### TRY IT:
Give back the records in their entirety, exactly.

### Stored items:
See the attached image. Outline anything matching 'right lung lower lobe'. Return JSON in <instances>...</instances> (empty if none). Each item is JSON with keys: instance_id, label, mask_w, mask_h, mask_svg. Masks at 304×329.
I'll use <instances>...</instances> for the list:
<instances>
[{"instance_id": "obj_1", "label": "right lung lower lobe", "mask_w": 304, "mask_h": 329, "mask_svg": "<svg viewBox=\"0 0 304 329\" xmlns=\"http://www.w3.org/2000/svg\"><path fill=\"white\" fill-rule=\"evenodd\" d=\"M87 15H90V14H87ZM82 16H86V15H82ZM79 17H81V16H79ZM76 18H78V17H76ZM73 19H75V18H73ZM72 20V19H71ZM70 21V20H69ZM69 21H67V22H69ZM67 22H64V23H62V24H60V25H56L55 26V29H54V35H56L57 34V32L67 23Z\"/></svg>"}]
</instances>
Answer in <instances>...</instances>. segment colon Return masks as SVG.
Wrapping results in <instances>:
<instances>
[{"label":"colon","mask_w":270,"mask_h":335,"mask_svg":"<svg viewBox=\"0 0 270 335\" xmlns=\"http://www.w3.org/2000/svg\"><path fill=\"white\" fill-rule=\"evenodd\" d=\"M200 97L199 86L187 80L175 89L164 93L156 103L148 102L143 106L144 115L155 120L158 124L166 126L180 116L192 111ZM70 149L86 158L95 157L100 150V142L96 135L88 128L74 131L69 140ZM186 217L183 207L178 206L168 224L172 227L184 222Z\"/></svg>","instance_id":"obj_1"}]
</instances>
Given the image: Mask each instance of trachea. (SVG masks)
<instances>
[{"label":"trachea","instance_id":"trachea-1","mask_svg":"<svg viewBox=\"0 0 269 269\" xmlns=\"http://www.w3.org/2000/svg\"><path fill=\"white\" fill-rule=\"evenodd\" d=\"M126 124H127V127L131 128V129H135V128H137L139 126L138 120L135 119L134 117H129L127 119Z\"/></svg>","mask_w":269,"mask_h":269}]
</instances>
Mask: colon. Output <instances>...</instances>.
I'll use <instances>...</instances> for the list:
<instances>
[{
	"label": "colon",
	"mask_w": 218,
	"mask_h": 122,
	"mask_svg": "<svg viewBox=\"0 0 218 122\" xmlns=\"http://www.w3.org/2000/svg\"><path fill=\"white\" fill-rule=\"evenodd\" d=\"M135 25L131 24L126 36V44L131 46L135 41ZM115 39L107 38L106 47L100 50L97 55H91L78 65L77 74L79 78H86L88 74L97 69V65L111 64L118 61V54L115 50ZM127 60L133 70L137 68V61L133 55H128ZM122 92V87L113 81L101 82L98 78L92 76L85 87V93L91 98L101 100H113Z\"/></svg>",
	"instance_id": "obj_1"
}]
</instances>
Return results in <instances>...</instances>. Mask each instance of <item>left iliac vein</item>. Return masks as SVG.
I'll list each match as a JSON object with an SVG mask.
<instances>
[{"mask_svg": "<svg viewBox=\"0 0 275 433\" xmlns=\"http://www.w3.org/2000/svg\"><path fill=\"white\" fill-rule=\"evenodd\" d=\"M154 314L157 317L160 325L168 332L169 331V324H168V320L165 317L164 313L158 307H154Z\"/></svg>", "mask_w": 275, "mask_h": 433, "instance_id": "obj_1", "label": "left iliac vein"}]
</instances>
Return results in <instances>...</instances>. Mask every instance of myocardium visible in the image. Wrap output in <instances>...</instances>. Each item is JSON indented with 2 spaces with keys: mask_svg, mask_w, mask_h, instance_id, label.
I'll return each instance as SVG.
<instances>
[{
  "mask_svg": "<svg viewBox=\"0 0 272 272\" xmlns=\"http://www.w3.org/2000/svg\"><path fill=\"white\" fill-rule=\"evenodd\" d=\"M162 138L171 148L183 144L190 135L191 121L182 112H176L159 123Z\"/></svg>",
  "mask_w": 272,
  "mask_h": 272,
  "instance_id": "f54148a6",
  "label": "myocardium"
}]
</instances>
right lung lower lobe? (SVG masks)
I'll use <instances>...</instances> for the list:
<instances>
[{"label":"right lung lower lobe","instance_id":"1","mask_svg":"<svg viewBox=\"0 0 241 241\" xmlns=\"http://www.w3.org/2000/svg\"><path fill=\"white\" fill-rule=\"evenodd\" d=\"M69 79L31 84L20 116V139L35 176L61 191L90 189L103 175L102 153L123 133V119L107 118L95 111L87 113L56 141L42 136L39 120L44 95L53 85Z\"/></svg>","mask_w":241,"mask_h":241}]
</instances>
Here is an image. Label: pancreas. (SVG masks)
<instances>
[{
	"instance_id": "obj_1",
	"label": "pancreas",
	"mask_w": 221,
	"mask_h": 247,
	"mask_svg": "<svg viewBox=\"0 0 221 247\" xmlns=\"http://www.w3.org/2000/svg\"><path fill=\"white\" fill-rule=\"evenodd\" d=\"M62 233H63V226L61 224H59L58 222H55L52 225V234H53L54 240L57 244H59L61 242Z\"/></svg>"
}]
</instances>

### RESULT:
See the attached image. Outline anything matching 'right lung lower lobe'. Return JSON in <instances>...</instances> (empty if none). Each item is JSON with keys: instance_id, label, mask_w, mask_h, mask_svg. Masks at 304×329.
I'll use <instances>...</instances> for the list:
<instances>
[{"instance_id": "obj_1", "label": "right lung lower lobe", "mask_w": 304, "mask_h": 329, "mask_svg": "<svg viewBox=\"0 0 304 329\" xmlns=\"http://www.w3.org/2000/svg\"><path fill=\"white\" fill-rule=\"evenodd\" d=\"M87 15H90V14H87ZM82 16H86V15H82ZM79 17H81V16H79ZM76 18H78V17H76ZM73 19H75V18H73ZM72 20V19H71ZM70 21V20H69ZM69 21H67V22H69ZM67 22H64V23H62V24H60V25H56L55 26V29H54V35H56L57 34V32L67 23Z\"/></svg>"}]
</instances>
Answer in <instances>...</instances>. segment colon Return masks as SVG.
Wrapping results in <instances>:
<instances>
[{"label":"colon","mask_w":270,"mask_h":335,"mask_svg":"<svg viewBox=\"0 0 270 335\" xmlns=\"http://www.w3.org/2000/svg\"><path fill=\"white\" fill-rule=\"evenodd\" d=\"M200 97L199 86L187 80L175 89L164 93L156 103L148 102L143 106L144 115L155 120L158 124L166 126L180 116L192 111ZM70 149L86 158L95 157L100 150V142L96 135L88 128L74 131L69 140ZM186 217L183 207L178 206L168 224L172 227L184 222Z\"/></svg>","instance_id":"obj_1"}]
</instances>
Given the image: Mask each instance of trachea. (SVG masks)
<instances>
[{"label":"trachea","instance_id":"trachea-1","mask_svg":"<svg viewBox=\"0 0 269 269\" xmlns=\"http://www.w3.org/2000/svg\"><path fill=\"white\" fill-rule=\"evenodd\" d=\"M126 124H127V127L131 128V129H135V128H137L139 126L138 120L135 119L134 117H129L127 119Z\"/></svg>","mask_w":269,"mask_h":269}]
</instances>
Mask: colon. Output <instances>...</instances>.
I'll use <instances>...</instances> for the list:
<instances>
[{
	"label": "colon",
	"mask_w": 218,
	"mask_h": 122,
	"mask_svg": "<svg viewBox=\"0 0 218 122\" xmlns=\"http://www.w3.org/2000/svg\"><path fill=\"white\" fill-rule=\"evenodd\" d=\"M135 25L131 24L126 36V44L131 46L135 41ZM115 39L107 38L106 47L100 50L97 55H91L78 65L77 74L79 78H86L88 74L97 69V65L111 64L118 61V54L115 50ZM127 60L133 70L137 68V61L133 55H128ZM122 92V87L113 81L101 82L98 78L92 76L85 87V93L91 98L101 100H113Z\"/></svg>",
	"instance_id": "obj_1"
}]
</instances>
Return results in <instances>...</instances>. Mask each instance of <item>left iliac vein</item>. Return masks as SVG.
I'll list each match as a JSON object with an SVG mask.
<instances>
[{"mask_svg": "<svg viewBox=\"0 0 275 433\" xmlns=\"http://www.w3.org/2000/svg\"><path fill=\"white\" fill-rule=\"evenodd\" d=\"M154 314L157 317L160 325L168 332L169 331V324H168V320L165 317L164 313L158 307H154Z\"/></svg>", "mask_w": 275, "mask_h": 433, "instance_id": "obj_1", "label": "left iliac vein"}]
</instances>
Return results in <instances>...</instances>. Mask every instance of myocardium visible in the image. Wrap output in <instances>...</instances>. Each item is JSON indented with 2 spaces with keys: mask_svg, mask_w, mask_h, instance_id, label.
I'll return each instance as SVG.
<instances>
[{
  "mask_svg": "<svg viewBox=\"0 0 272 272\" xmlns=\"http://www.w3.org/2000/svg\"><path fill=\"white\" fill-rule=\"evenodd\" d=\"M162 138L171 148L183 144L190 135L191 121L182 112H176L159 123Z\"/></svg>",
  "mask_w": 272,
  "mask_h": 272,
  "instance_id": "f54148a6",
  "label": "myocardium"
}]
</instances>
right lung lower lobe? (SVG masks)
I'll use <instances>...</instances> for the list:
<instances>
[{"label":"right lung lower lobe","instance_id":"1","mask_svg":"<svg viewBox=\"0 0 241 241\" xmlns=\"http://www.w3.org/2000/svg\"><path fill=\"white\" fill-rule=\"evenodd\" d=\"M69 79L31 84L20 116V139L35 176L61 191L90 189L103 175L102 153L123 133V119L107 118L95 111L87 113L56 141L42 136L39 120L44 95L53 85Z\"/></svg>","mask_w":241,"mask_h":241}]
</instances>
Here is an image. Label: pancreas. (SVG masks)
<instances>
[{
	"instance_id": "obj_1",
	"label": "pancreas",
	"mask_w": 221,
	"mask_h": 247,
	"mask_svg": "<svg viewBox=\"0 0 221 247\" xmlns=\"http://www.w3.org/2000/svg\"><path fill=\"white\" fill-rule=\"evenodd\" d=\"M62 233H63V226L61 224H59L58 222H55L52 225V234H53L54 240L57 244H59L61 242Z\"/></svg>"
}]
</instances>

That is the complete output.